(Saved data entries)

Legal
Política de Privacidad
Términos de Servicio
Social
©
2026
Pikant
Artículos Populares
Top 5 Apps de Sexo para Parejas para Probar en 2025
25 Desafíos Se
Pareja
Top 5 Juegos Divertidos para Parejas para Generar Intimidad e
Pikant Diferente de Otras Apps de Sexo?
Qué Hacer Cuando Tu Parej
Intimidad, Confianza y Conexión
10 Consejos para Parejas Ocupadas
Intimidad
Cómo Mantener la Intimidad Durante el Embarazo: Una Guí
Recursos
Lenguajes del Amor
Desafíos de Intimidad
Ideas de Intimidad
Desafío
---
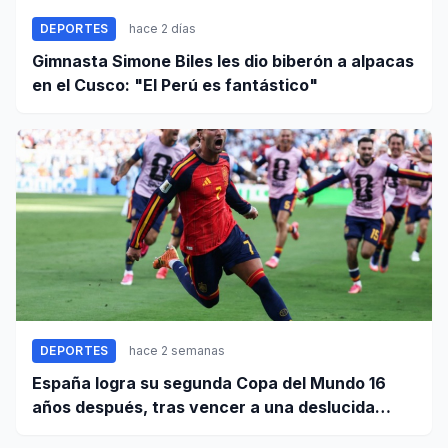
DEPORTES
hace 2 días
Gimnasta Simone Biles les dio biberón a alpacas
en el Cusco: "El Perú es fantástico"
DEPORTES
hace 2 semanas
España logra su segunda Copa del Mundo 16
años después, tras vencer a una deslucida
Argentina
==
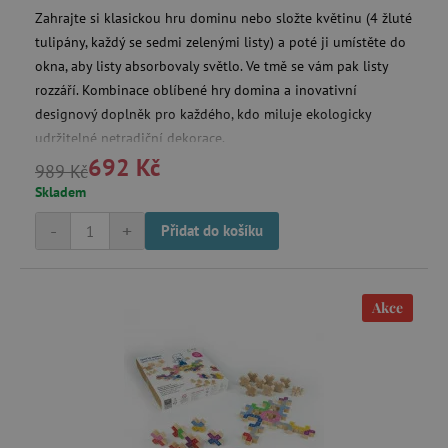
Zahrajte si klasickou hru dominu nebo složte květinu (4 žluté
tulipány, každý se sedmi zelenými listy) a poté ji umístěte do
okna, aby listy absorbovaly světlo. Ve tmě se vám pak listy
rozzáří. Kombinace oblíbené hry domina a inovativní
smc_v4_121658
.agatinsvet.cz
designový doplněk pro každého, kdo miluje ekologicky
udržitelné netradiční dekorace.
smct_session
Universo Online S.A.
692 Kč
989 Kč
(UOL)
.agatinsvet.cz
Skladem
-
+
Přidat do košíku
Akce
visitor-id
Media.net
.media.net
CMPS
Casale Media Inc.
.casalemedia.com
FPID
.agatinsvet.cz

(WHAT IS EXPECTED) The answer is a number alone: how many lines of the data contain the string "Pikant"?

(RESPONSE TO THE EXERCISE) 2